Start of Records for processing

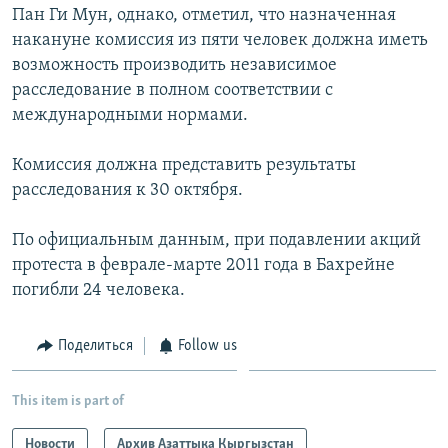
Пан Ги Мун, однако, отметил, что назначенная
накануне комиссия из пяти человек должна иметь
возможность производить независимое
расследование в полном соответствии с
международными нормами.
Комиссия должна представить результаты
расследования к 30 октября.
По официальным данным, при подавлении акций
протеста в феврале-марте 2011 года в Бахрейне
погибли 24 человека.
Поделиться
Follow us
This item is part of
Новости
Архив Азаттыка Кыргызстан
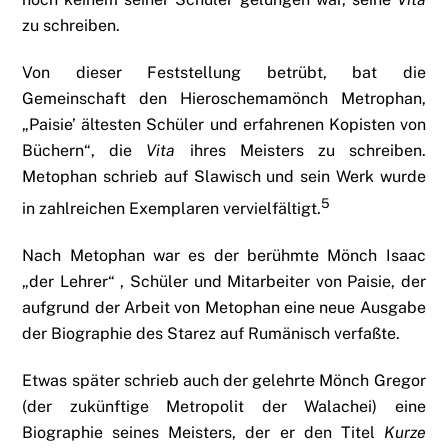
zu schreiben.
Von dieser Feststellung betrübt, bat die
Gemeinschaft den Hieroschemamönch Metrophan,
„Paisie’ ältesten Schüler und erfahrenen Kopisten von
Büchern“, die
Vita
ihres Meisters zu schreiben.
Metophan schrieb auf Slawisch und sein Werk wurde
5
in zahlreichen Exemplaren vervielfältigt.
Nach Metophan war es der berühmte Mönch Isaac
„der Lehrer“ , Schüler und Mitarbeiter von Paisie, der
aufgrund der Arbeit von Metophan eine neue Ausgabe
der Biographie des Starez auf Rumänisch verfaßte.
Etwas später schrieb auch der gelehrte Mönch Gregor
(der zukünftige Metropolit der Walachei) eine
Biographie seines Meisters, der er den Titel
Kurze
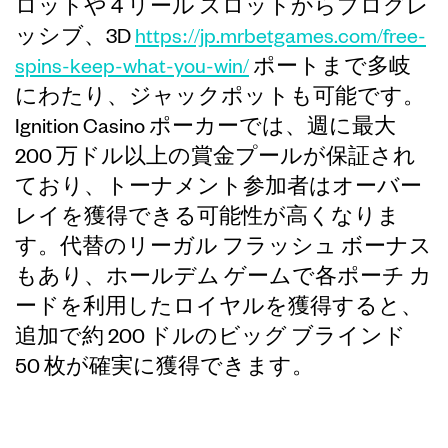
ロットや 4 リール スロットからプログレ
ッシブ、3D
https://jp.mrbetgames.com/free-
spins-keep-what-you-win/
ポートまで多岐
にわたり、ジャックポットも可能です。
Ignition Casino ポーカーでは、週に最大
200 万ドル以上の賞金プールが保証され
ており、トーナメント参加者はオーバー
レイを獲得できる可能性が高くなりま
す。代替のリーガル フラッシュ ボーナス
もあり、ホールデム ゲームで各ポーチ カ
ードを利用したロイヤルを獲得すると、
追加で約 200 ドルのビッグ ブラインド
50 枚が確実に獲得できます。
Ignition Web ベー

End of Records for processing

# To do
Images in the records should not be copied. Repeat all the rest exactly.

# Written solution
Пан Ги Мун, однако, отметил, что назначенная
накануне комиссия из пяти человек должна иметь
возможность производить независимое
расследование в полном соответствии с
международными нормами.
Комиссия должна представить результаты
расследования к 30 октября.
По официальным данным, при подавлении акций
протеста в феврале-марте 2011 года в Бахрейне
погибли 24 человека.
Поделиться
Follow us
This item is part of
Новости
Архив Азаттыка Кыргызстан
zu schreiben.
Von dieser Feststellung betrübt, bat die
Gemeinschaft den Hieroschemamönch Metrophan,
„Paisie’ ältesten Schüler und erfahrenen Kopisten von
Büchern“, die
Vita
ihres Meisters zu schreiben.
Metophan schrieb auf Slawisch und sein Werk wurde
5
in zahlreichen Exemplaren vervielfältigt.
Nach Metophan war es der berühmte Mönch Isaac
„der Lehrer“ , Schüler und Mitarbeiter von Paisie, der
aufgrund der Arbeit von Metophan eine neue Ausgabe
der Biographie des Starez auf Rumänisch verfaßte.
Etwas später schrieb auch der gelehrte Mönch Gregor
(der zukünftige Metropolit der Walachei) eine
Biographie seines Meisters, der er den Titel
Kurze
ロットや 4 リール スロットからプログレ
ッシブ、3D
https://jp.mrbetgames.com/free-
spins-keep-what-you-win/
ポートまで多岐
にわたり、ジャックポットも可能です。
Ignition Casino ポーカーでは、週に最大
200 万ドル以上の賞金プールが保証され
ており、トーナメント参加者はオーバー
レイを獲得できる可能性が高くなりま
す。代替のリーガル フラッシュ ボーナス
もあり、ホールデム ゲームで各ポーチ カ
ードを利用したロイヤルを獲得すると、
追加で約 200 ドルのビッグ ブラインド
50 枚が確実に獲得できます。
Ignition Web ベー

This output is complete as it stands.